Dobbs insults Howard by calling him a preacher this leads me to speculate that Dobbs was not "born" in the Catholic faith, (priests are not normally referred to as preachers) however, by mentioning birds and asking who Howard caught them for, it is possible that either he was familiar with the Easter festival tradition of releasing live doves in the air or maybe he was attempting to cover up his background by ridiculing his (plausible) religious upbringing.

Not having read the book I can only make suppositions, but the dots do connect.

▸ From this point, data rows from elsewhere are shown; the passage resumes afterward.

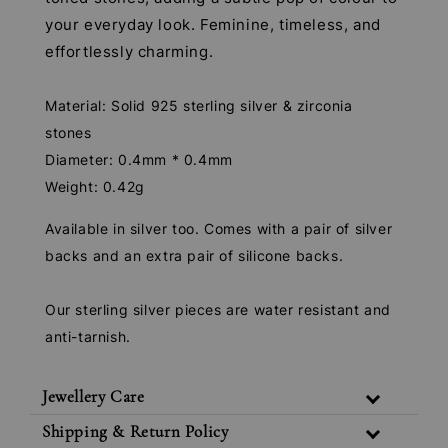
your everyday look. Feminine, timeless, and
effortlessly charming.
Material: Solid 925 sterling silver & zirconia
stones
Diameter: 0.4mm * 0.4mm
Weight: 0.42g
Available in silver too. Comes with a pair of silver
backs and an extra pair of silicone backs.
Our sterling silver pieces are water resistant and
anti-tarnish.
Jewellery Care
Shipping & Return Policy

  • This meshes with the story really well. Do the ministers do the actual catching? If not, it may be Dobbs's error.
    – user39720
    Jul 27, 2013 at 19:54
  • No, not any more. I don't know if the doves are bought, or kept in coops today in those regional festivals which still uphold that tradition. The majority of Catholic churches in the North of Italy no longer follow that practice.
    – Mari-Lou A
    Jul 27, 2013 at 20:09
  • @dingo_dan I'm not 100% certain about priests actually capturing the doves, but if you recall the first link I posted there are priests in Texas who hunt and kill these birds today. So if a so called priest can kill an innocent animal, it's logical to presume that in the past (no longer true in Italy at least) some actually captured these birds.
    – Mari-Lou A
    Jul 27, 2013 at 21:29
  • I have finished the book. It's hinted that Dobbs' mother, who knows what real haggis tastes like, is Scottish (Ch. 23). Howard and Dobbs may have been raised Protestant: Howard thinks he can convincingly bluff government officials into thinking he is a Baptist preacher (Ch. 18); Dobbs refers to "Sunday school" (Chs. 19, where he ridicules his religious upbringing by calling his teacher a "dried-up hussy," & 20), and strangers who waylay him label him as Protestant (Ch. 24). Also, I think it's plausible the men came across this or some other rite in their travels. Thanks!
    – user39720
    Aug 3, 2013 at 15:47
  • So I was right! (Well, I think so considering all the references to religion) Thanks for letting me know.